■ **WHAT YOU SHOULD DO**: If a line contains "Nordens und vulka", it is the last one to write out; begin with the first line of the records and copy each exactly.

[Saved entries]

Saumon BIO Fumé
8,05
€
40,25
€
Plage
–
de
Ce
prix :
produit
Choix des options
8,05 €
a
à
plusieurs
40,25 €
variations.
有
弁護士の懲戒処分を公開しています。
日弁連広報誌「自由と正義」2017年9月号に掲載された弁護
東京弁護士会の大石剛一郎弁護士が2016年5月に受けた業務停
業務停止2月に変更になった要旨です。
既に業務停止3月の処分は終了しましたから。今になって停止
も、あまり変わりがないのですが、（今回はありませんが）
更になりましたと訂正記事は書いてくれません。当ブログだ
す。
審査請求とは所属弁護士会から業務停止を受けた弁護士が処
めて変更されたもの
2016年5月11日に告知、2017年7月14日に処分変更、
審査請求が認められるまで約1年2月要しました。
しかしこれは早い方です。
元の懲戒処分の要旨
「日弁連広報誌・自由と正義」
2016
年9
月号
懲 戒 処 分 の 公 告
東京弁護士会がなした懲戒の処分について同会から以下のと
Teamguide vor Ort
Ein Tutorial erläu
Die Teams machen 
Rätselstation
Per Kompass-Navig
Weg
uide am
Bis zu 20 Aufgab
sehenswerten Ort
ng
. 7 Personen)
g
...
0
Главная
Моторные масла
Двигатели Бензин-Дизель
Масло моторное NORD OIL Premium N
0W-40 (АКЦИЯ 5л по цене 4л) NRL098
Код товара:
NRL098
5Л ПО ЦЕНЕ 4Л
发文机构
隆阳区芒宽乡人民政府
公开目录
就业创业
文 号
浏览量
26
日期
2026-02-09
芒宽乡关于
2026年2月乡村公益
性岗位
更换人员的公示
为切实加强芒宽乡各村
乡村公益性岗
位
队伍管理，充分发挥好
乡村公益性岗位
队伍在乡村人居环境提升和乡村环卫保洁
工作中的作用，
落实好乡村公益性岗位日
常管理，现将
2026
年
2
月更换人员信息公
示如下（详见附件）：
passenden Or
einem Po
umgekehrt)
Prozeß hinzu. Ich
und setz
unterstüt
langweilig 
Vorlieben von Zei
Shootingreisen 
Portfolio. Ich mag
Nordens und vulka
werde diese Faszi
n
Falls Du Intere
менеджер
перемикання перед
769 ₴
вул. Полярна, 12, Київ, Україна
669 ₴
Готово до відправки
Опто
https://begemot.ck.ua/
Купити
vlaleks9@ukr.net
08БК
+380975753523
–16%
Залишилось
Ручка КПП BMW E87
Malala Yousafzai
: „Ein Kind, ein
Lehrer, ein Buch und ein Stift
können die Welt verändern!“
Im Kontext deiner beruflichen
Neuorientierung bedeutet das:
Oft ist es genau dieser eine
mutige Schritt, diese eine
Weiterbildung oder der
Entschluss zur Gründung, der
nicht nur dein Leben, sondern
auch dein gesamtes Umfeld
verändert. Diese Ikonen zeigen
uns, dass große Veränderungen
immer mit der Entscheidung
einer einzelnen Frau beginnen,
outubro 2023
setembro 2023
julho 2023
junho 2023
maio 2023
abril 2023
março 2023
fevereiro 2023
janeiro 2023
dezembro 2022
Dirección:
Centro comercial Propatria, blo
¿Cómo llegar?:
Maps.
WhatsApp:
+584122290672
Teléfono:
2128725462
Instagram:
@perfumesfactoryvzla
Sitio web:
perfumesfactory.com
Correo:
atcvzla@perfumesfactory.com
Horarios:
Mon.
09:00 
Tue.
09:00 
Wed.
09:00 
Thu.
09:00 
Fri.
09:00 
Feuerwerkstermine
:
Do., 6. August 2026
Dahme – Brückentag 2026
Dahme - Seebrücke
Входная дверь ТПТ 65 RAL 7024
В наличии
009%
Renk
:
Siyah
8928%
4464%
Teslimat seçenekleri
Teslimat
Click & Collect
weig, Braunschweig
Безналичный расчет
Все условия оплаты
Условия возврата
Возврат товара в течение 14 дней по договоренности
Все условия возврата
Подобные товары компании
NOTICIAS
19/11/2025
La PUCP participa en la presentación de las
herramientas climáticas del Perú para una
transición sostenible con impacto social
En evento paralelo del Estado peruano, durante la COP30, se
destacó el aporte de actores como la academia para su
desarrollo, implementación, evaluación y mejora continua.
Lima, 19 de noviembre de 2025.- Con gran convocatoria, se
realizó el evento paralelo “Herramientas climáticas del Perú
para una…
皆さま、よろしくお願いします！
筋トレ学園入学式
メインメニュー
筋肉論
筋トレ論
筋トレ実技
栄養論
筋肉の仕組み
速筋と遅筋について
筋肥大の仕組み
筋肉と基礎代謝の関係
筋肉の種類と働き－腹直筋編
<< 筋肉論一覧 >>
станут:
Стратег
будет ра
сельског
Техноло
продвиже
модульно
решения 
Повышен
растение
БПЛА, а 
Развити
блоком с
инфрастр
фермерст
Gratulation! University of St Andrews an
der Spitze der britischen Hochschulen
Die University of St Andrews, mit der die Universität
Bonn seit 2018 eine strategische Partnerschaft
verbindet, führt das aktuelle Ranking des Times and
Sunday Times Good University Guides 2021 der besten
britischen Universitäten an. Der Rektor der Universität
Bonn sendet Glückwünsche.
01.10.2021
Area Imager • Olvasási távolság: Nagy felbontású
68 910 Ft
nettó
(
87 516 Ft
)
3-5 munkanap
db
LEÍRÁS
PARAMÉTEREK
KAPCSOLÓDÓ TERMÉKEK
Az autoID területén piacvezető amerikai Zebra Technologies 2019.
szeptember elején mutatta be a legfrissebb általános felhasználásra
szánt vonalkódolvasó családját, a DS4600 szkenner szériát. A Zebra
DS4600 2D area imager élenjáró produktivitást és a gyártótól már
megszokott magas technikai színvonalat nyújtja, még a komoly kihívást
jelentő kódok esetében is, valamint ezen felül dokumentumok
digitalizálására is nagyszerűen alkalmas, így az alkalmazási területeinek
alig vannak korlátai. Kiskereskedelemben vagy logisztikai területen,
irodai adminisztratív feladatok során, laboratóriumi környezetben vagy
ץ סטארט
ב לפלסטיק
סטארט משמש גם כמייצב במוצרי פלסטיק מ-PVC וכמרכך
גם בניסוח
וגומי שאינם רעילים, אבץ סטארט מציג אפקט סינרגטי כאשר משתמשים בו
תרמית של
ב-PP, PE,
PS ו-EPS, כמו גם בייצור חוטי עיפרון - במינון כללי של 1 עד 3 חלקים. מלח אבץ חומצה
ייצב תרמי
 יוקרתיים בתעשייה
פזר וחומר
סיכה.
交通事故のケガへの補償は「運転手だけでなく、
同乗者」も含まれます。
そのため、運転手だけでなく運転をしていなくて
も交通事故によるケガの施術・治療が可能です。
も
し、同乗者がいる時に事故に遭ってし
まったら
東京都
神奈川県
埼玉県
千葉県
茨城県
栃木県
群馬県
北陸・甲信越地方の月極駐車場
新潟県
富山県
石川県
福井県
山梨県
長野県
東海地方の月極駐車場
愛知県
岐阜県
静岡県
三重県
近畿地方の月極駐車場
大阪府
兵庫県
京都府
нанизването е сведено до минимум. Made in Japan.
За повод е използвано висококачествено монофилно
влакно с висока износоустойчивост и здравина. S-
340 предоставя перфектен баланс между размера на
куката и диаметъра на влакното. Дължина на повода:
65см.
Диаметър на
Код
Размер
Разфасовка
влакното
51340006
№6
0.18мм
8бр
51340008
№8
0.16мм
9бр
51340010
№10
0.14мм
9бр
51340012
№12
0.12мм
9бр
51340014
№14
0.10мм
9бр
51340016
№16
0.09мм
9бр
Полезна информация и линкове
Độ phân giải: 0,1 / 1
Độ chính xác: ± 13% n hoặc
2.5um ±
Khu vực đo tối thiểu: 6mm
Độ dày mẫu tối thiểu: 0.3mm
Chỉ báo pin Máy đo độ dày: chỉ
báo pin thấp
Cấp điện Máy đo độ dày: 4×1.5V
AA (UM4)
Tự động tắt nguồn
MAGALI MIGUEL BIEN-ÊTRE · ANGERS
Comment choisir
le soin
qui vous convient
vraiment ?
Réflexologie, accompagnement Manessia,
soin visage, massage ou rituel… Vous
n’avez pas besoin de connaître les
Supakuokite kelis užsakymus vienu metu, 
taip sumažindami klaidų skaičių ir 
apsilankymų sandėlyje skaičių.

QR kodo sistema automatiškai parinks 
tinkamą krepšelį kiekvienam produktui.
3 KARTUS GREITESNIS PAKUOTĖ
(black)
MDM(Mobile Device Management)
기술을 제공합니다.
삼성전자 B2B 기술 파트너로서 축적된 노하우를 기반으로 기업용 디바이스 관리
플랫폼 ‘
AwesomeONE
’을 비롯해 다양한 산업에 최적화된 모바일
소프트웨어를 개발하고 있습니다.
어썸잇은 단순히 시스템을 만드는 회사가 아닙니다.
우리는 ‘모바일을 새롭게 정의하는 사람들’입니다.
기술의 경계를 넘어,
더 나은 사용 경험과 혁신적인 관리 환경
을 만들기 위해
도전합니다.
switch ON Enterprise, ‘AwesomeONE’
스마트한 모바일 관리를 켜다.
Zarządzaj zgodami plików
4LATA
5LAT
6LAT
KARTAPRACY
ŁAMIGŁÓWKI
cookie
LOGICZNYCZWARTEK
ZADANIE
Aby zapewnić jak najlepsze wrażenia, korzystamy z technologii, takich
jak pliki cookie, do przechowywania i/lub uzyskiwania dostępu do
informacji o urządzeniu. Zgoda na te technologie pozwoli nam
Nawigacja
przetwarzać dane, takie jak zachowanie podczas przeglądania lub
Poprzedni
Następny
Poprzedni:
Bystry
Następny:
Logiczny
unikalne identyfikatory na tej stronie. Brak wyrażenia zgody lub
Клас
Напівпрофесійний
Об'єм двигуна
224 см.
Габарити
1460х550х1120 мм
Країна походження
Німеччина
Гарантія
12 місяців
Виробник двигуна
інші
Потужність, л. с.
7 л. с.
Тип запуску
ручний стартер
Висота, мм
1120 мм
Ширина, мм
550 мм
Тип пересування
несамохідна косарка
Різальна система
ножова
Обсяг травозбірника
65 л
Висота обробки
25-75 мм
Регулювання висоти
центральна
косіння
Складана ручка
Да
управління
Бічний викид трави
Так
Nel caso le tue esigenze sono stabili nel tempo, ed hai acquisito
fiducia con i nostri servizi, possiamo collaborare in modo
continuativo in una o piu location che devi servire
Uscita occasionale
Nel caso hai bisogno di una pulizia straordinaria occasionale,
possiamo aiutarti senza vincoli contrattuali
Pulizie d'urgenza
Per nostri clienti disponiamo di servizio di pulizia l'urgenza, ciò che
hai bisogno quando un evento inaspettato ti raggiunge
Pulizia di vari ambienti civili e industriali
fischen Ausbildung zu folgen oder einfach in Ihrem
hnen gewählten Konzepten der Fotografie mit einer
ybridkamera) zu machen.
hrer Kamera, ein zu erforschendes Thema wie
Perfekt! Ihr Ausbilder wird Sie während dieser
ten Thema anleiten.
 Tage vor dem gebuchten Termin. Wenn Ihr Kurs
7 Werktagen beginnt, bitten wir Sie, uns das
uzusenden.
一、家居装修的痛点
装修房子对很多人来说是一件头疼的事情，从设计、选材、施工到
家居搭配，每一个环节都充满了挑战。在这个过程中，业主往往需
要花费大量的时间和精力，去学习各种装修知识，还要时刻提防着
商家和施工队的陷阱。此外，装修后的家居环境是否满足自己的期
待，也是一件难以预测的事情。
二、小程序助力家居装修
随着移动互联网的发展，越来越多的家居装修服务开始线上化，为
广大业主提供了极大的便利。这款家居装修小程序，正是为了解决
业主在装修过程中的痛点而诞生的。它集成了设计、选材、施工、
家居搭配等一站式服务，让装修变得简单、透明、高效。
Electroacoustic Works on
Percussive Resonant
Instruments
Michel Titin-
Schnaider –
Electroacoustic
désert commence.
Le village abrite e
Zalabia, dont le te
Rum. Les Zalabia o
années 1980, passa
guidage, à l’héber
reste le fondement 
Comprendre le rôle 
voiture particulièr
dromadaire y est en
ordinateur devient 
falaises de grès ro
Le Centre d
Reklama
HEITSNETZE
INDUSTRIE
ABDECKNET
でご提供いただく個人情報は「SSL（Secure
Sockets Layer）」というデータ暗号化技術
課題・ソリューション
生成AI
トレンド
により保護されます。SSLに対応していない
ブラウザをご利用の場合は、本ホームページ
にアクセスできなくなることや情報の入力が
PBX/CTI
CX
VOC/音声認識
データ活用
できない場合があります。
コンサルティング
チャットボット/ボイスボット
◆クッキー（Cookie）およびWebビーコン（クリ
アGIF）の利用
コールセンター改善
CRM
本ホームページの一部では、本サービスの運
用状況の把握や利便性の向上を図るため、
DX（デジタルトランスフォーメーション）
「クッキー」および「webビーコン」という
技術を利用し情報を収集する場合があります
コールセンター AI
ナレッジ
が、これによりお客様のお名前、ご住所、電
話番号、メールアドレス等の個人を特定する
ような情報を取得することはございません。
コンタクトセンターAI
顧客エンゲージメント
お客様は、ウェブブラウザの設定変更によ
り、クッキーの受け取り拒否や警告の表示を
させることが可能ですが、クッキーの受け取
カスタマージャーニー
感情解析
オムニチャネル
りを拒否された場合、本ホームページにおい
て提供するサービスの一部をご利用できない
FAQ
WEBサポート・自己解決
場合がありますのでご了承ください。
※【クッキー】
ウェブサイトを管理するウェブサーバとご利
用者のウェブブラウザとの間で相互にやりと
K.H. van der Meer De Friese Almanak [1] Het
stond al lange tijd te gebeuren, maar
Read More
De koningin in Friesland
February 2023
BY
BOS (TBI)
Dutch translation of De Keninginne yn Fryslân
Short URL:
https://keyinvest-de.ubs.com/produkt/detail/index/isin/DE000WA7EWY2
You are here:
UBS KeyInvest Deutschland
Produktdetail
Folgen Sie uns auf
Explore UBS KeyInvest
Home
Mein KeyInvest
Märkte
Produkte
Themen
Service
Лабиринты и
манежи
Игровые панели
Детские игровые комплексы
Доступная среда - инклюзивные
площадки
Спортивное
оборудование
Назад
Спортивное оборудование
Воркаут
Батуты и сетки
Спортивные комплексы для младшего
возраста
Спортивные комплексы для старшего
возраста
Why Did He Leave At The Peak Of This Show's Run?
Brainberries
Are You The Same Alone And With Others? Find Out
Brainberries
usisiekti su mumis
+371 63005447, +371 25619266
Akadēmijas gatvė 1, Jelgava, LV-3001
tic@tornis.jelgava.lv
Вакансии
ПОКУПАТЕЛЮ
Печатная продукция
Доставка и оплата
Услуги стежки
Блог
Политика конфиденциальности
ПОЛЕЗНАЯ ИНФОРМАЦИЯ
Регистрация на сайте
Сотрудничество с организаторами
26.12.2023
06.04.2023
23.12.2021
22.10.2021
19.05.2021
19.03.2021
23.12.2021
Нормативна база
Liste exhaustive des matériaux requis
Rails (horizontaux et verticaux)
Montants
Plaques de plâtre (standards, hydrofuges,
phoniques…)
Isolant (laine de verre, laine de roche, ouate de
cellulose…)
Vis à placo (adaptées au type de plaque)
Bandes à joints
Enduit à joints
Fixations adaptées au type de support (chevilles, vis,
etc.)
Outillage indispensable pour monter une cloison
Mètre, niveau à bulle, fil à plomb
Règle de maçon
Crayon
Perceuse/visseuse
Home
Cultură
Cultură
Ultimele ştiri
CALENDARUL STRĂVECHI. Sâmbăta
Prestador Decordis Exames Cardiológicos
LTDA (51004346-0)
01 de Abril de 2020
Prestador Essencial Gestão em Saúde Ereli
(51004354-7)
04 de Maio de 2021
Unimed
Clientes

■ **YOUR RESPONSE**:
Saumon BIO Fumé
8,05
€
40,25
€
Plage
–
de
Ce
prix :
produit
Choix des options
8,05 €
a
à
plusieurs
40,25 €
variations.
有
弁護士の懲戒処分を公開しています。
日弁連広報誌「自由と正義」2017年9月号に掲載された弁護
東京弁護士会の大石剛一郎弁護士が2016年5月に受けた業務停
業務停止2月に変更になった要旨です。
既に業務停止3月の処分は終了しましたから。今になって停止
も、あまり変わりがないのですが、（今回はありませんが）
更になりましたと訂正記事は書いてくれません。当ブログだ
す。
審査請求とは所属弁護士会から業務停止を受けた弁護士が処
めて変更されたもの
2016年5月11日に告知、2017年7月14日に処分変更、
審査請求が認められるまで約1年2月要しました。
しかしこれは早い方です。
元の懲戒処分の要旨
「日弁連広報誌・自由と正義」
2016
年9
月号
懲 戒 処 分 の 公 告
東京弁護士会がなした懲戒の処分について同会から以下のと
Teamguide vor Ort
Ein Tutorial erläu
Die Teams machen 
Rätselstation
Per Kompass-Navig
Weg
uide am
Bis zu 20 Aufgab
sehenswerten Ort
ng
. 7 Personen)
g
...
0
Главная
Моторные масла
Двигатели Бензин-Дизель
Масло моторное NORD OIL Premium N
0W-40 (АКЦИЯ 5л по цене 4л) NRL098
Код товара:
NRL098
5Л ПО ЦЕНЕ 4Л
发文机构
隆阳区芒宽乡人民政府
公开目录
就业创业
文 号
浏览量
26
日期
2026-02-09
芒宽乡关于
2026年2月乡村公益
性岗位
更换人员的公示
为切实加强芒宽乡各村
乡村公益性岗
位
队伍管理，充分发挥好
乡村公益性岗位
队伍在乡村人居环境提升和乡村环卫保洁
工作中的作用，
落实好乡村公益性岗位日
常管理，现将
2026
年
2
月更换人员信息公
示如下（详见附件）：
passenden Or
einem Po
umgekehrt)
Prozeß hinzu. Ich
und setz
unterstüt
langweilig 
Vorlieben von Zei
Shootingreisen 
Portfolio. Ich mag
Nordens und vulka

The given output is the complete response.